DATA PROVIDED
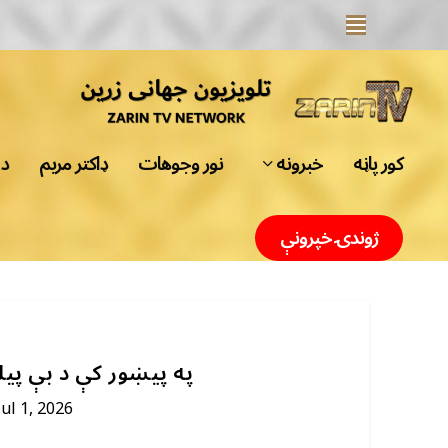
کور پاڼه
خبرونه
نور وجوهات
ډاکتر مریم
د 
ژوندۍ خپرونې
په پیښور کې د بې پیل
Jul 1, 2026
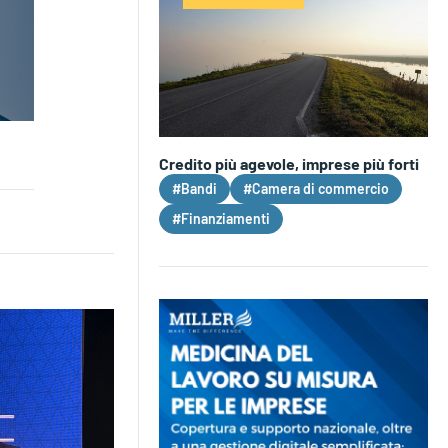
Credito più agevole, imprese più forti
#Bandi
#Camera di commercio
#Finanziamenti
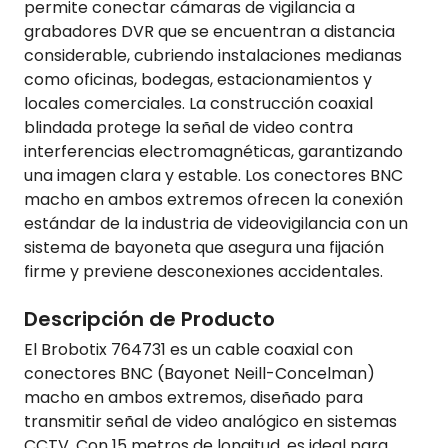
permite conectar cámaras de vigilancia a
grabadores DVR que se encuentran a distancia
considerable, cubriendo instalaciones medianas
como oficinas, bodegas, estacionamientos y
locales comerciales. La construcción coaxial
blindada protege la señal de video contra
interferencias electromagnéticas, garantizando
una imagen clara y estable. Los conectores BNC
macho en ambos extremos ofrecen la conexión
estándar de la industria de videovigilancia con un
sistema de bayoneta que asegura una fijación
firme y previene desconexiones accidentales.
Descripción de Producto
El Brobotix 764731 es un cable coaxial con
conectores BNC (Bayonet Neill-Concelman)
macho en ambos extremos, diseñado para
transmitir señal de video analógico en sistemas
CCTV. Con 15 metros de longitud, es ideal para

WHAT YOU WILL DO
Excluding the pictures, restate the records above word for word.

SOLUTION TO THE PROBLEM
کور پاڼه
خبرونه
نور وجوهات
ډاکتر مریم
د 
ژوندۍ خپرونې
په پیښور کې د بې پیل
Jul 1, 2026
Credito più agevole, imprese più forti
#Bandi
#Camera di commercio
#Finanziamenti
permite conectar cámaras de vigilancia a
grabadores DVR que se encuentran a distancia
considerable, cubriendo instalaciones medianas
como oficinas, bodegas, estacionamientos y
locales comerciales. La construcción coaxial
blindada protege la señal de video contra
interferencias electromagnéticas, garantizando
una imagen clara y estable. Los conectores BNC
macho en ambos extremos ofrecen la conexión
estándar de la industria de videovigilancia con un
sistema de bayoneta que asegura una fijación
firme y previene desconexiones accidentales.
Descripción de Producto
El Brobotix 764731 es un cable coaxial con
conectores BNC (Bayonet Neill-Concelman)
macho en ambos extremos, diseñado para
transmitir señal de video analógico en sistemas
CCTV. Con 15 metros de longitud, es ideal para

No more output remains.